448. Find All Numbers Disappeare

描述

Given an array of integers where 1 ≤ a[i] ≤ n (n = size of array), some elements appear twice and others appear once.

Find all the elements of [1, n] inclusive that do not appear in this array.

Could you do it without extra space and in O(n) runtime?
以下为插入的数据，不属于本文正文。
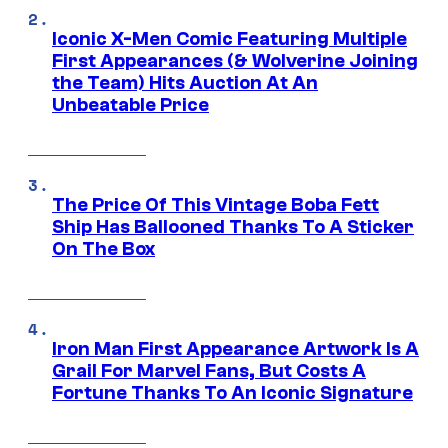
Iconic X-Men Comic Featuring Multiple
First Appearances (& Wolverine Joining
the Team) Hits Auction At An
Unbeatable Price
The Price Of This Vintage Boba Fett
Ship Has Ballooned Thanks To A Sticker
On The Box
Iron Man First Appearance Artwork Is A
Grail For Marvel Fans, But Costs A
Fortune Thanks To An Iconic Signature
You may assume the returned list does not count as extra space.

Example:

Input:
[4,3,2,7,8,2,3,1]

Output:
[5,6]

思路

我们把数组[4,3,2,7,8,3,1]里边的元素看作是index，每当出现这个索引，我们把索引位置上的元素变成负数，这样，哪个位置上的数是正数，说明索引没有出现过，即，说明数组里边的元素没有出现过

代码

class Solution {
public:
    vector<int> findDisappearedNumbers(vector<int>& nums) {
        
        int n =nums.size();
        vector<int> res;
        
        for(int i = 0;i<n;i++)
        {
            int index = abs(nums[i]) - 1;
            if(nums[index] > 0)//如果num[index]<0,说明我们标记过了
                nums[index] = -nums[index];
        }
        
        for(int i = 0;i<n;i++)
        {
            if(nums[i]>0)
                res.push_back(i+1);
        }
        
        return res;
        
    }
};